The questionnaires in both databases have on the order of 50-200 questions. The NES datasets have on the order of 1,000 respondents, while the BRFSS datasets have on the order of 100,000. One viable alternative is to test out the system with the smaller NES dataset, and then move on to the larger dataset if time permits [see milestones]. This would also have the added benefit of demonstrating that the tool scales, or revealing any potential problems with scaling.

Proposed solution

My proposal for the display of survey questions and their correlations was inspired, in large part, by TextArc, a text visualization engine. To enable the user to make decisions about meaningful relationships between survey questions, the ability to rapidly browse through results of multiple comparisons, between various numbers of questions, is necessary. Visualization is a much better way of presenting this data than simple spreadsheet-like displays.

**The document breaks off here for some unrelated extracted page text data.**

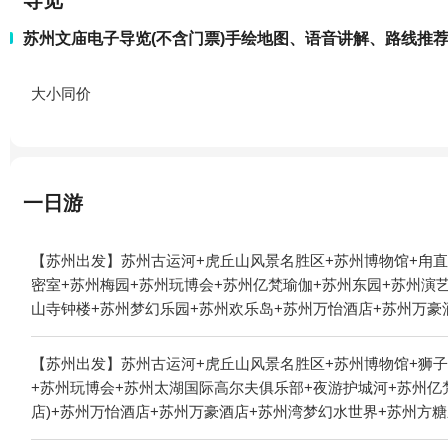
导览
苏州文庙电子导览(不含门票)手绘地图、语音讲解、路线推
大小同价
一日游
【苏州出发】苏州古运河+虎丘山风景名胜区+苏州博物馆+甪直
密室+苏州梅园+苏州玩博会+苏州亿梵瑜伽+苏州东园+苏州演
山寺钟楼+苏州梦幻乐园+苏州欢乐岛+苏州万怡酒店+苏州万豪
1日游
【苏州出发】苏州古运河+虎丘山风景名胜区+苏州博物馆+狮子
+苏州玩博会+苏州太湖国际高尔夫俱乐部+夜游护城河+苏州亿
店)+苏州万怡酒店+苏州万豪酒店+苏州湾梦幻水世界+苏州方
居1日游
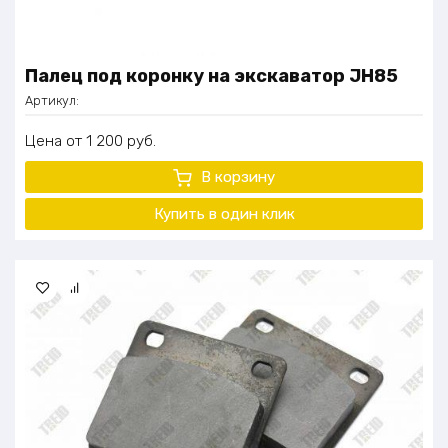
Палец под коронку на экскаватор JH85
Артикул:
Цена
1 200
руб.
В корзину
Купить в один клик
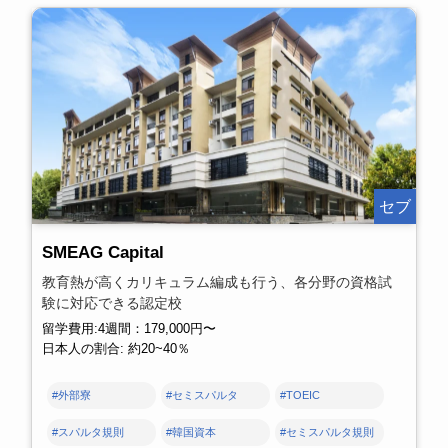
セブ
SMEAG Capital
教育熱が高くカリキュラム編成も行う、各分野の資格試
験に対応できる認定校
留学費用:4週間：179,000円〜
日本人の割合: 約20~40％
#外部寮
#セミスパルタ
#TOEIC
#スパルタ規則
#韓国資本
#セミスパルタ規則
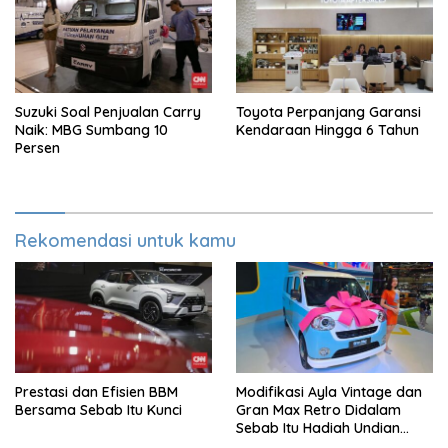
Suzuki Soal Penjualan Carry
Toyota Perpanjang Garansi
Naik: MBG Sumbang 10
Kendaraan Hingga 6 Tahun
Persen
Rekomendasi untuk kamu
Prestasi dan Efisien BBM
Modifikasi Ayla Vintage dan
Bersama Sebab Itu Kunci
Gran Max Retro Didalam
Sebab Itu Hadiah Undian
Daihatsu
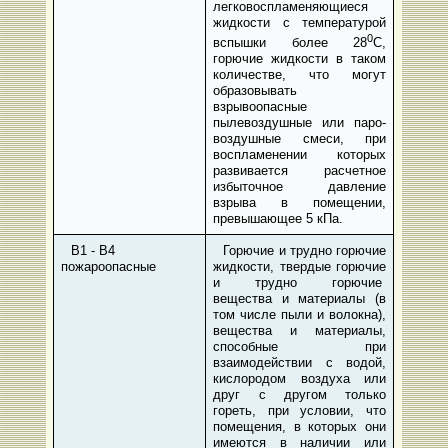
легковоспламеняющиеся
жидкости с температурой
0
вспышки более 28
С,
горючие жидкости в таком
количестве, что могут
образовывать
взрывоопасные
пылевоздушные или паро-
воздушные смеси, при
воспламенении которых
развивается расчетное
избыточное давление
взрыва в помещении,
превышающее 5 кПа.
В1 - В4
Горючие и трудно горючие
пожароопасные
жидкости, твердые горючие
и трудно горючие
вещества и материалы (в
том числе пыли и волокна),
вещества и материалы,
способные при
взаимодействии с водой,
кислородом воздуха или
друг с другом только
гореть, при условии, что
помещения, в которых они
имеются в наличии или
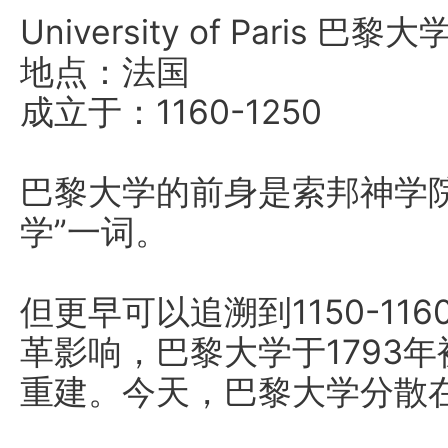
University of Paris 巴黎大
地点：法国
成立于：1160-1250
巴黎大学的前身是索邦神学院
学”一词。
但更早可以追溯到1150-1
革影响，巴黎大学于1793年
重建。今天，巴黎大学分散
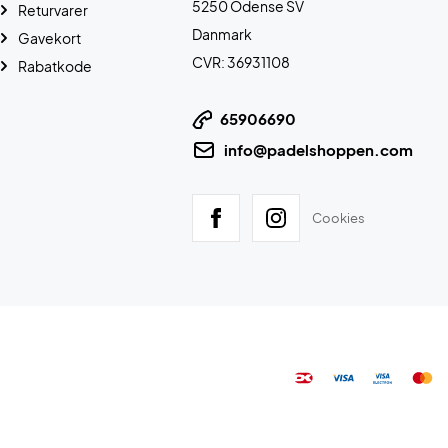
5250 Odense SV
Returvarer
Danmark
Gavekort
CVR: 36931108
Rabatkode
65906690
info@padelshoppen.com
Cookies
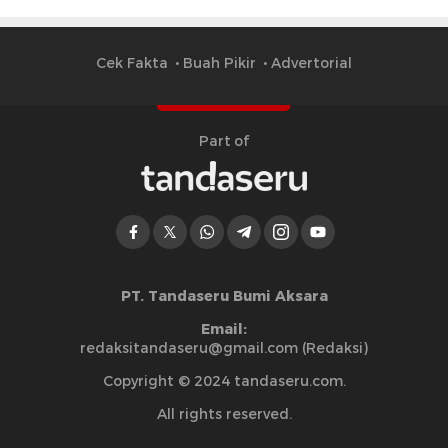
Cek Fakta
Buah Pikir
Advertorial
Part of
PT. Tandaseru Bumi Aksara
Email:
redaksitandaseru@gmail.com (Redaksi)
Copyright © 2024 tandaseru.com.
All rights reserved.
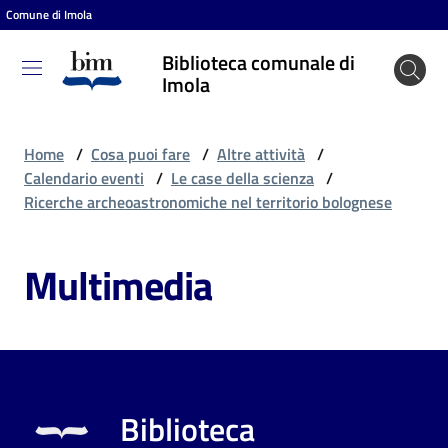
Comune di Imola
Vai al contenuto
Vai alla navigazione
Vai al footer
Biblioteca comunale di
Biblioteca
Imola
comunale
di Imola
Home
/
Cosa puoi fare
/
Altre attività
/
Calendario eventi
/
Le case della scienza
/
Ricerche archeoastronomiche nel territorio bolognese
Entra
Multimedia
Cosa
puoi
fare
Biblioteca
Scopri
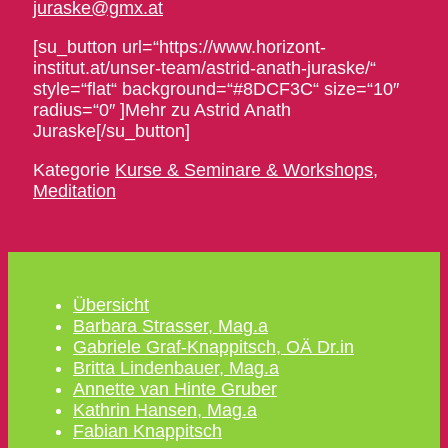
juraske@gmx.at
[su_button url=“https://www.horizont-
institut.at/unser-team/astrid-anath-juraske/“
style=“flat“ background=“#8DCF3C“ size=“10″
radius=“0″ ]Mehr zu Astrid Anath
Juraske[/su_button]
Kategorie
Kurse & Seminare & Workshops
,
Meditation
Übersicht
Barbara Strasser, Mag.a
Gabriele Graf-Knappitsch, OÄ Dr.in
Britta Lindenbauer, Mag.a
Annette van Hinte Gruber
Kathrin Hansen, Mag.a
Fabian Knappitsch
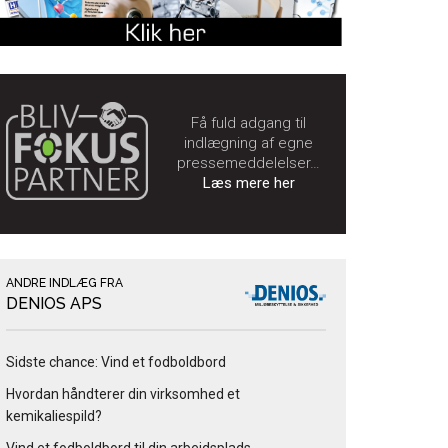
Få fuld adgang til
indlægning af egne
pressemeddelelser…
Læs mere her
ANDRE INDLÆG FRA
DENIOS APS
Sidste chance: Vind et fodboldbord
Hvordan håndterer din virksomhed et
kemikaliespild?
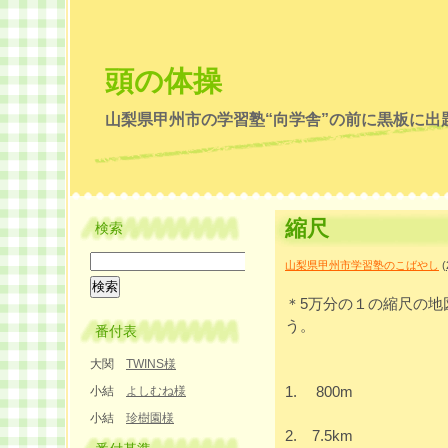
頭の体操
山梨県甲州市の学習塾“向学舎”の前に黒板に出
縮尺
検索
山梨県甲州市学習塾のこばやし
(
＊5万分の１の縮尺の地
う。
番付表
大関
TWINS様
1. 800m
小結
よしむね様
小結
珍樹園様
2. 7.5km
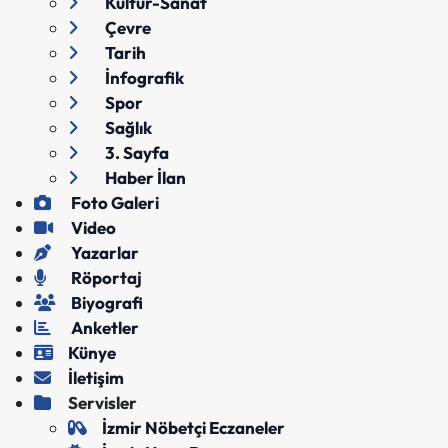
Kültür-Sanat
Çevre
Tarih
İnfografik
Spor
Sağlık
3. Sayfa
Haber İlan
Foto Galeri
Video
Yazarlar
Röportaj
Biyografi
Anketler
Künye
İletişim
Servisler
İzmir Nöbetçi Eczaneler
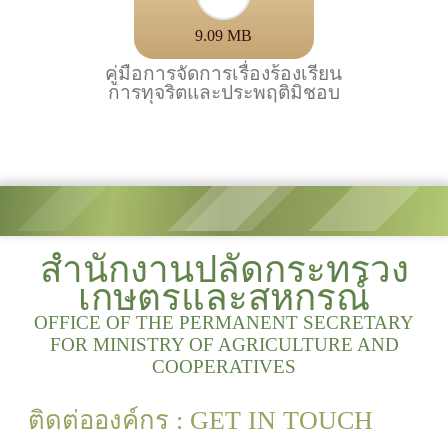
9.09 MB
คู่มือการจัดการเรื่องร้องเรียน
การทุจริตและประพฤติมิชอบ
สำนักงานปลัดกระทรวง
เกษตรและสหกรณ์
OFFICE OF THE PERMANENT SECRETARY
FOR MINISTRY OF AGRICULTURE AND
COOPERATIVES
ติดต่อองค์กร : GET IN TOUCH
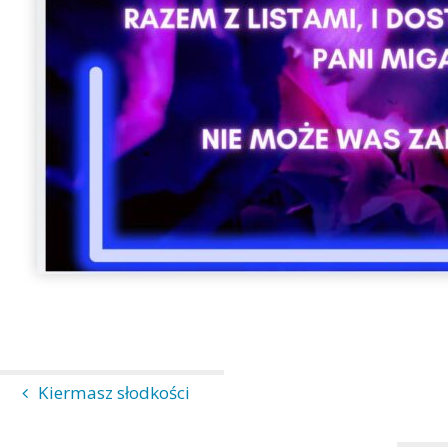
Kiermasz słodkości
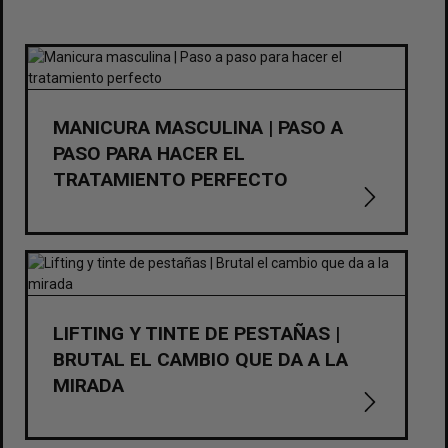
MANICURA MASCULINA | PASO A
PASO PARA HACER EL
TRATAMIENTO PERFECTO
LIFTING Y TINTE DE PESTAÑAS |
BRUTAL EL CAMBIO QUE DA A LA
MIRADA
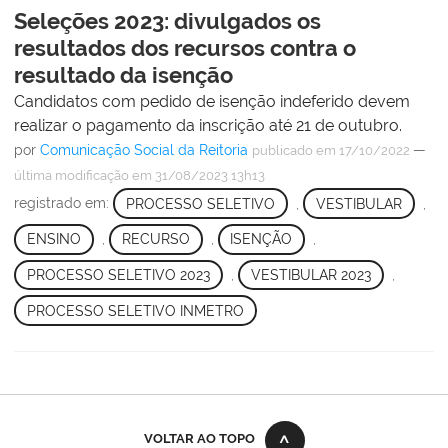
Seleções 2023: divulgados os
resultados dos recursos contra o
resultado da isenção
Candidatos com pedido de isenção indeferido devem
realizar o pagamento da inscrição até 21 de outubro.
por
Comunicação Social da Reitoria
—
publicado
em 17/10/2022
última modificação
em 31/08/2023 13h13
registrado em:
PROCESSO SELETIVO
,
VESTIBULAR
,
ENSINO
,
RECURSO
,
ISENÇÃO
,
PROCESSO SELETIVO 2023
,
VESTIBULAR 2023
,
PROCESSO SELETIVO INMETRO
VOLTAR AO TOPO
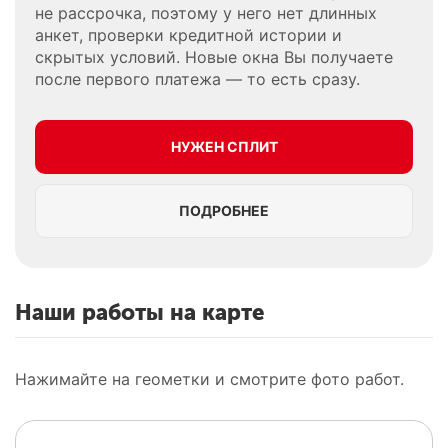
не рассрочка, поэтому у него нет длинных
анкет, проверки кредитной истории и
скрытых условий. Новые окна Вы получаете
после первого платежа — то есть сразу.
НУЖЕН СПЛИТ
ПОДРОБНЕЕ
Наши работы на карте
Нажимайте на геометки и смотрите фото работ.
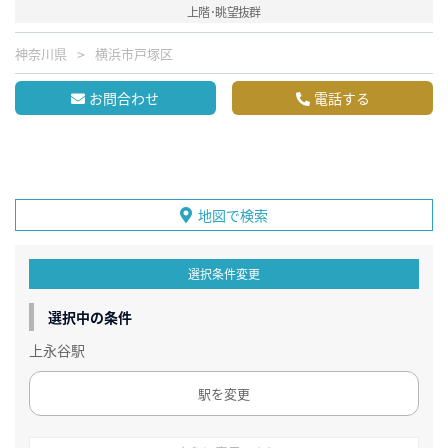
上階･眺望抜群
神奈川県
横浜市戸塚区
お問合わせ
電話する
地図で検索
選択条件変更
選択中の条件
上永谷駅
駅を変更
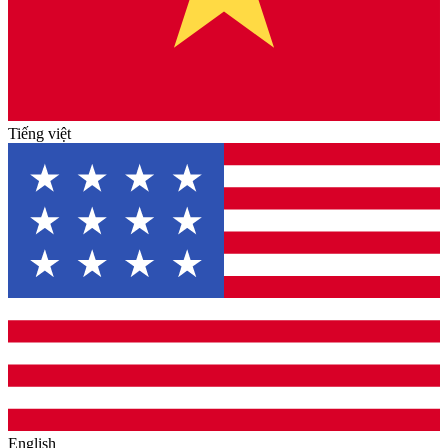
Tiếng việt
English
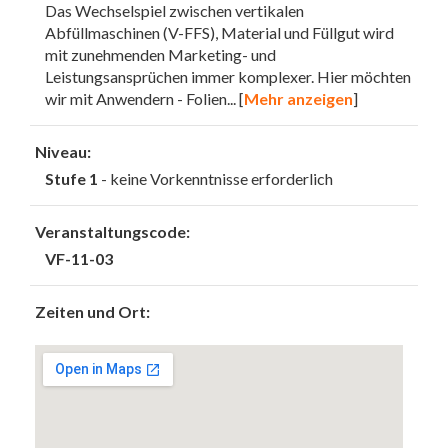
Das Wechselspiel zwischen vertikalen
Abfüllmaschinen (V-FFS), Material und Füllgut wird
mit zunehmenden Marketing- und
Leistungsansprüchen immer komplexer. Hier möchten
wir mit Anwendern - Folien
... [
Mehr anzeigen
]
Niveau:
Stufe 1
- keine Vorkenntnisse erforderlich
Veranstaltungscode:
VF-11-03
Zeiten und Ort:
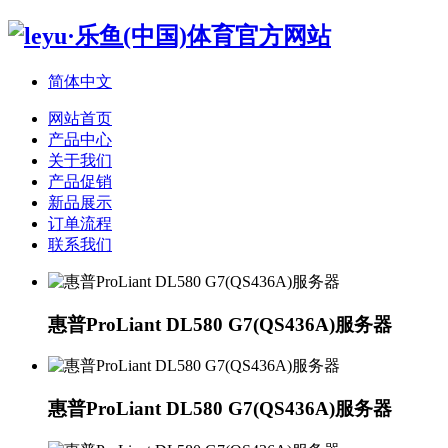
简体中文
网站首页
产品中心
关于我们
产品促销
新品展示
订单流程
联系我们
惠普ProLiant DL580 G7(QS436A)服务器
惠普ProLiant DL580 G7(QS436A)服务器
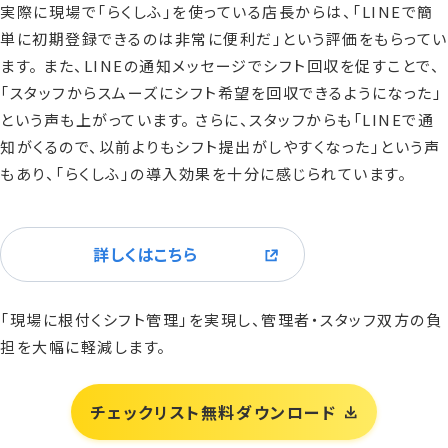
実際に現場で「らくしふ」を使っている店長からは、「LINEで簡
単に初期登録できるのは非常に便利だ」という評価をもらってい
ます。 また、LINEの通知メッセージでシフト回収を促すことで、
「スタッフからスムーズにシフト希望を回収できるようになった」
という声も上がっています。 さらに、スタッフからも「LINEで通
知がくるので、以前よりもシフト提出がしやすくなった」という声
もあり、「らくしふ」の導入効果を十分に感じられています。
詳しくはこちら
「現場に根付くシフト管理」を実現し、管理者・スタッフ双方の負
担を大幅に軽減します。
チェックリスト無料ダウンロード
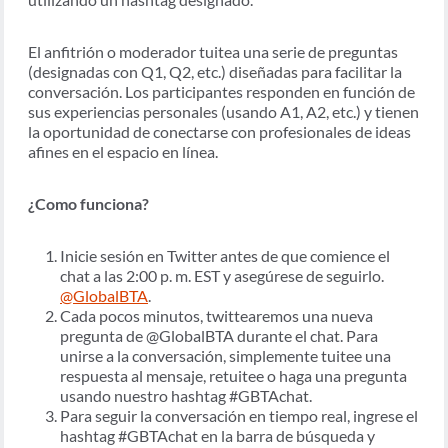
El anfitrión o moderador tuitea una serie de preguntas
(designadas con Q1, Q2, etc.) diseñadas para facilitar la
conversación. Los participantes responden en función de
sus experiencias personales (usando A1, A2, etc.) y tienen
la oportunidad de conectarse con profesionales de ideas
afines en el espacio en línea.
¿Como funciona?
Inicie sesión en Twitter antes de que comience el
chat a las 2:00 p. m. EST y asegúrese de seguirlo.
@GlobalBTA
.
Cada pocos minutos, twittearemos una nueva
pregunta de @GlobalBTA durante el chat. Para
unirse a la conversación, simplemente tuitee una
respuesta al mensaje, retuitee o haga una pregunta
usando nuestro hashtag #GBTAchat.
Para seguir la conversación en tiempo real, ingrese el
hashtag #GBTAchat en la barra de búsqueda y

The basics of the survey visualization technique I propose is shown in Figure 1. Points that represent the questions in the survey are arranged on the circumference of the semi-circle. The horizontal line, the diameter of the semi-circle, is a scale that goes from high negative correlation on the left to high positive correlation on the right, passing through zero at what would be the center of the circle is the semi-circle were completed. This is the basic setup. I am not yet sure which exact mathematical formula will be used to compute the values along this axis - correlation and regression are two possible choices - but I will refer to values along this line simply as "correlation" in my description. The points displayed on the "correlation" axis will be calculated using statistical analysis methods, most likely involving multivariate correlation or regression mechanisms. Perhaps the correlation axis will be changed to simply go from low to high, and then the user can open up the exploration window, discussed below, to determine whether it is positive or negative.

The parameters of the visualization should be controlled by at least two sliders, both of which enable the user to select a range of values, filtering out the un-interesting relationships. One slider will control the range of correlations, so that only the points that fall within this range will be displayed. The range will be determined once I figure out which values the statistical functions, used to calculate the values of these points, can yield. The other slider will control the range of dimensions between which the relationships are being explored, where each dimension corresponds to a question. In other words, this is the range of the size of sets of questions that the user wants to explore relationships between. For example, if the range is between 2 and 4, the user is interested in seeing all relationships in two-, three-, and four-question sets.

By enabling the user to select different ranges, this should allow them to isolate the sets that may need closer exploration. In addition, larger line width for elements in larger sets of questions will direct the user's attention to themselves: it is not often that a large number of questions show strong positive correlation among themselves, and thus this case probably deserves further analysis, and will stand out accordingly. By clicking on the point on the correlation axis where these lines meet, the user will be taken to the parallel plot of the raw data, restricted to the questions in this set. There they will be able to manipulate the different coordinates to discover more intricate clusters in the general high-correlation relationship.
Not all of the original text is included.